Bien que les membres de la communauté se trouvent en majorité de l'autre côté du fleuve, les terrains y sont «quatre à cinq fois plus cher». C'est pourquoi le CCIQ a arrêté son choix sur Lévis. «C'est mieux parcourir 30 à 50 kilomètres que 200 kilomètres», fait-on valoir. Actuellement, les musulmans de la région doivent se rendre à Montréal s'ils veulent enterrer leurs proches dans un cimetière consacré à leur confession. Dans toute la province, seulement trois cimetières catholiques ont actuellement des sections consacrées aux défunts musulmans.
Zonage particulier 
Mardi, le maire de Lévis tentait lui aussi de savoir où est situé le terrain devant faire l'objet d'une transaction. «On a vérifié. On n'a pas eu de demande officielle de qui que ce soit, ni en urbanisme ni au développement économique», a mentionné Gilles Lehouillier en marge d'une activité à saveur économique. 

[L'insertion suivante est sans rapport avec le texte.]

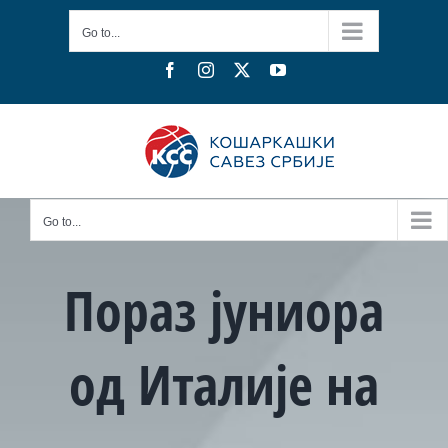
Skip
Go to...
to
content
Facebook
Instagram
X
YouTube
Go to...
Пораз јуниора
од Италије на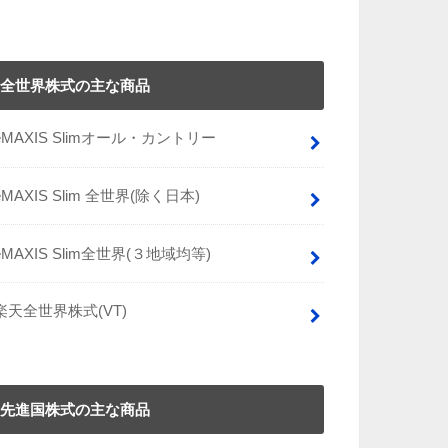
全世界株式の主な商品
eMAXIS Slimオール・カントリー
eMAXIS Slim 全世界(除く日本)
eMAXIS Slim全世界(３地域均等)
楽天全世界株式(VT)
先進国株式の主な商品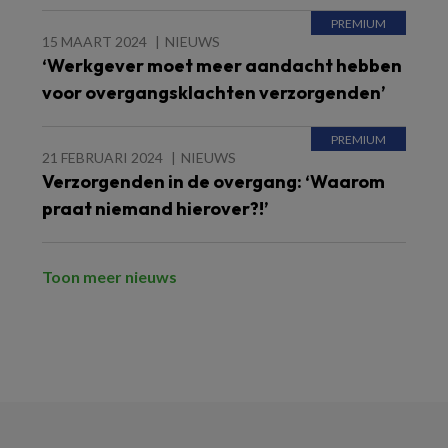
15 MAART 2024
NIEUWS
‘Werkgever moet meer aandacht hebben
voor overgangsklachten verzorgenden’
21 FEBRUARI 2024
NIEUWS
Verzorgenden in de overgang: ‘Waarom
praat niemand hierover?!’
Toon meer nieuws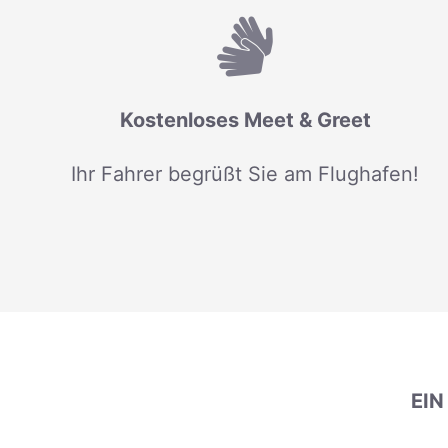
Kostenloses Meet & Greet
Ihr Fahrer begrüßt Sie am Flughafen!
EI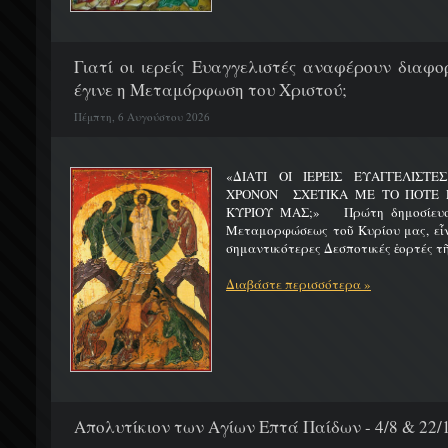
Γιατί οι ιερείς Ευαγγελιστές αναφέρουν διαφο
έγινε η Μεταμόρφωση του Χριστού;
Πέμπτη, 6 Αυγούστου 2026
«ΔΙΑΤΙ ΟΙ ΙΕΡΕΙΣ ΕΥΑΓΓΕΛΙΣΤ
ΧΡΟΝΟΝ ΣΧΕΤΙΚΑ ΜΕ ΤΟ ΠΟΤΕ 
ΚΥΡΙΟΥ ΜΑΣ;» Πρώτη δημοσίευσ
Μεταμορφώσεως τοῦ Κυρίου μας, εἶν
σημαντικότερες Δεσποτικές ἑορτές τῆ
Διαβάστε περισσότερα »
Απολυτίκιον των Αγίων Επτά Παίδων - 4/8 & 22/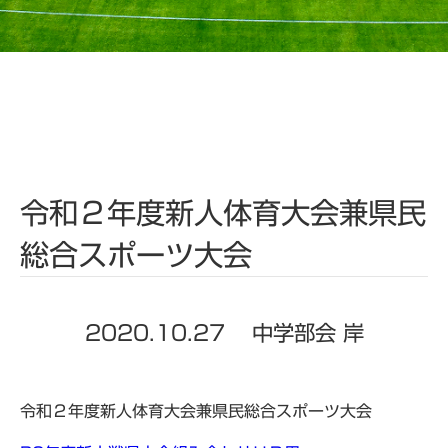
令和２年度新人体育大会兼県民
総合スポーツ大会
2020.10.27
中学部会 岸
令和２年度新人体育大会兼県民総合スポーツ大会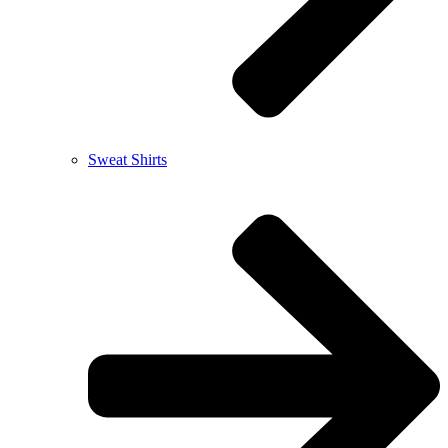
Sweat Shirts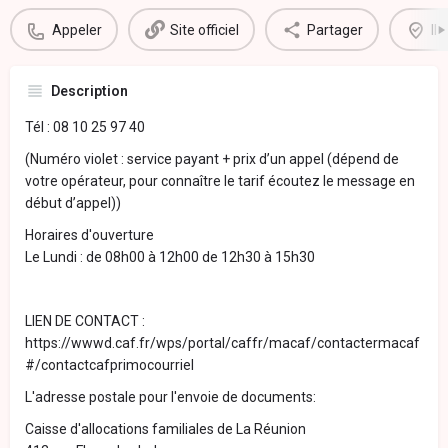
Appeler
Site officiel
Partager
Il
Description
Tél : 08 10 25 97 40
(Numéro violet : service payant + prix d’un appel (dépend de
votre opérateur, pour connaître le tarif écoutez le message en
début d’appel))
Horaires d'ouverture
Le Lundi : de 08h00 à 12h00 de 12h30 à 15h30
LIEN DE CONTACT :
https://wwwd.caf.fr/wps/portal/caffr/macaf/contactermacaf
#/contactcafprimocourriel
L'adresse postale pour l'envoie de documents:
Caisse d'allocations familiales de La Réunion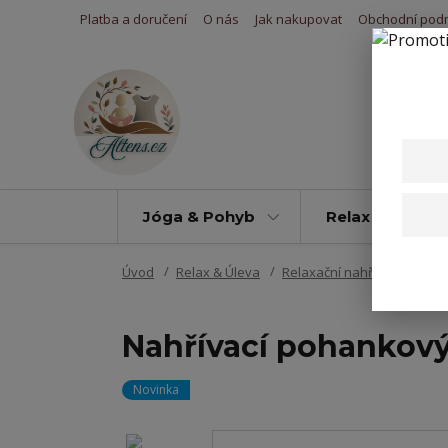
Platba a doručení
O nás
Jak nakupovat
Obchodní pod
Jóga & Pohyb
Relax & Úleva
Úvod
Relax & Úleva
Relaxační nahřívací polštář
Nahřívací pohankový
Novinka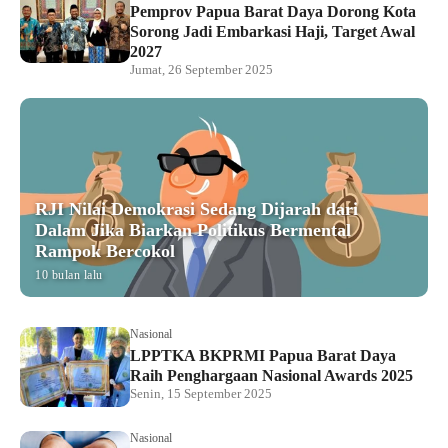
Pemprov Papua Barat Daya Dorong Kota
Sorong Jadi Embarkasi Haji, Target Awal
2027
Jumat, 26 September 2025
RJI Nilai Demokrasi Sedang Dijarah dari
Dalam Jika Biarkan Politikus Bermental
Rampok Bercokol
10 bulan lalu
Nasional
LPPTKA BKPRMI Papua Barat Daya
Raih Penghargaan Nasional Awards 2025
Senin, 15 September 2025
Nasional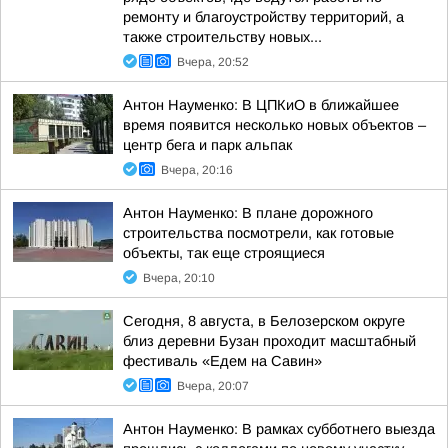
ремонту и благоустройству территорий, а
также строительству новых...
Вчера, 20:52
Антон Науменко: В ЦПКиО в ближайшее
время появится несколько новых объектов –
центр бега и парк альпак
Вчера, 20:16
Антон Науменко: В плане дорожного
строительства посмотрели, как готовые
объекты, так еще строящиеся
Вчера, 20:10
Сегодня, 8 августа, в Белозерском округе
близ деревни Бузан проходит масштабный
фестиваль «Едем на Савин»
Вчера, 20:07
Антон Науменко: В рамках субботнего выезда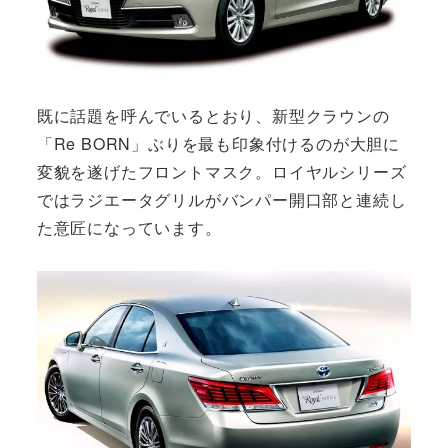
既に話題を呼んでいるとおり、新型クラウンの
「Re BORN」ぶりを最も印象付けるのが大胆に
変貌を遂げたフロントマスク。ロイヤルシリーズ
ではラジエータグリルがバンパー開口部と連続し
た意匠になっています。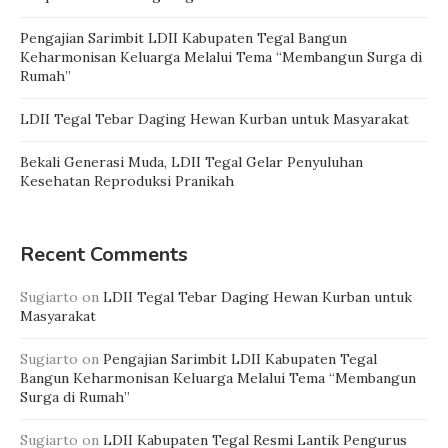
Pengajian Sarimbit LDII Kabupaten Tegal Bangun
Keharmonisan Keluarga Melalui Tema “Membangun Surga di
Rumah”
LDII Tegal Tebar Daging Hewan Kurban untuk Masyarakat
Bekali Generasi Muda, LDII Tegal Gelar Penyuluhan
Kesehatan Reproduksi Pranikah
Recent Comments
Sugiarto
on
LDII Tegal Tebar Daging Hewan Kurban untuk
Masyarakat
Sugiarto
on
Pengajian Sarimbit LDII Kabupaten Tegal
Bangun Keharmonisan Keluarga Melalui Tema “Membangun
Surga di Rumah”
Sugiarto
on
LDII Kabupaten Tegal Resmi Lantik Pengurus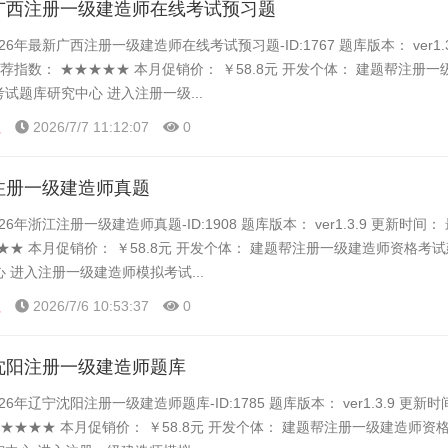
新广西注册一级建造师在线考试预习题
26年最新广西注册一级建造师在线考试预习题-ID:1767 题库版本： ver1.3
推荐指数： ★★★★★ 本月促销价： ￥58.8元 开发个体： 建题帮注册
考试题库研究中心 进入注册一级...
程
2026/7/7 11:12:07
0
江注册一级建造师真题
6年浙江注册一级建造师真题-ID:1908 题库版本： ver1.3.9 更新时间：
★★ 本月促销价： ￥58.8元 开发个体： 建题帮注册一级建造师资格考试
 进入注册一级建造师模拟考试...
程
2026/7/6 10:53:37
0
宁沈阳注册一级建造师题库
26年辽宁沈阳注册一级建造师题库-ID:1785 题库版本： ver1.3.9 更新
★★★★★ 本月促销价： ￥58.8元 开发个体： 建题帮注册一级建造师资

Le maire a expliqué que le zonage prévoit l'usage «cimetière» à différents endroits dans la ville. Il a d'ailleurs conseillé aux promoteurs du cimetière musulman de «s'assurer que tout est correct». Si un changement de zonage est requis, M. Lehouillier se dit ouvert à l'étudier selon les règles habituelles. «Ça va être étudié selon le processus normal avec consultation» publique, a-t-il spécifié.